@InBook{,
ALTauthor = {Schrager, J.},
ALTeditor = {Schrager, J. and Langley, P.},
title = {Computational
Models of Scientific Discovery and Theory Formation},
chapter = {Commonsense perception and the psychology of
theory formation},
publisher = {Morgan Kaufman},
year = {1990},
OPTpages = {437--470},
}
Quasi-linguistic: representations that approximate english words of phrases [348]
Schrager and Klahr (1983, 1986): Gave Ss BigTrak toys and asked them to figure it out. They would try something, and when the observed behavior did not jibe with expectations, they recognized what was actually happening (vector addition, e.g.) and put that concept into their theories.
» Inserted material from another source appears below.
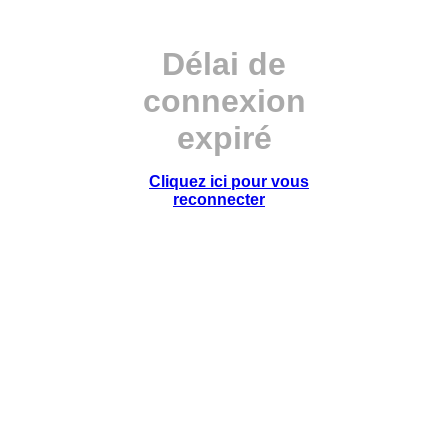
Délai de
connexion
expiré
Cliquez ici pour vous
reconnecter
Steps are 1. recognition, 2. Introduction of a concept into a theory, and 3. Reformulation of the theory. [440]
Schrager and Klahr (1983, 1986): In the Digicomp example (a flip flop and straw mechanical computer) Ss created a new vocabulary (e.g. blocking, setting) for themselves as they learned about the device.
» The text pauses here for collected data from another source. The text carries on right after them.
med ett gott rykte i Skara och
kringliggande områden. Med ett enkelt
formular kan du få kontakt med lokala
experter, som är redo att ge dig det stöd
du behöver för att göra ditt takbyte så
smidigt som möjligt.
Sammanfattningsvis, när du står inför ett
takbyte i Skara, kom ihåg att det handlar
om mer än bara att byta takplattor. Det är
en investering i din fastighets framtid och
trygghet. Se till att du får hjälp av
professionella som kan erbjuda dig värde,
These processes are called "view application." [447] viewing the device under study as an instance of a commonsense abstraction, using incremental conceptual combination of "views" (abstract schemas) and their present theory. There is view selection and combination. Selection is a recognition.
Grounded representation: Sensation and sensory experience form the basis of conceptual knowledge [450].
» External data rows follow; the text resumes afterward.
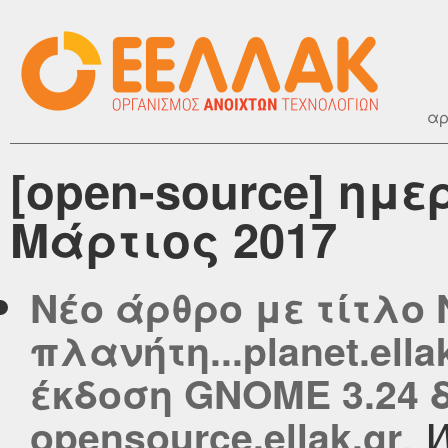
αρ
[open-source] ημ
Μάρτιος 2017
Νέο άρθρο με τίτλο 
πλανήτη...planet.ell
έκδοση GNOME 3.24 
,
opensource.ellak.gr
W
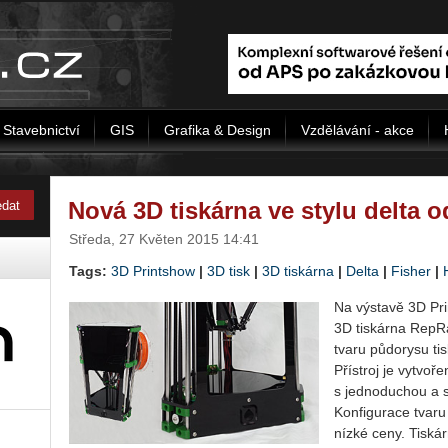
Stavebnictví
GIS
Grafika & Design
Vzdělávání - akce
Nová 3D tiskárna ve stylu delta
Středa, 27 Květen 2015 14:41
Tags:
3D Printshow
|
3D tisk
|
3D tiskárna
|
Delta
|
Fisher
|
Na výstavě 3D Pr
3D tiskárna RepR
tvaru půdorysu ti
Přístroj je vytvoř
s jednoduchou a s
Konfigurace tvaru
nízké ceny. Tiská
The paradox of recognition is this: how can you recognize something as an example of something else if the two vocabularies don't match? The solution is that representations of both have a more primitive level found in experience traces. [451]
The computational agent system has list representations and a 100x100 pixel iconic store. It contains tokens representing the objects understood to be in that location. [457]
Visual primitives: Circle [458], left-of, radius
Radius is an abstraction for excitation of the molecule [459].
The agent uses a series of bitmapped snapshots. Processes are recognized by image matching. [461]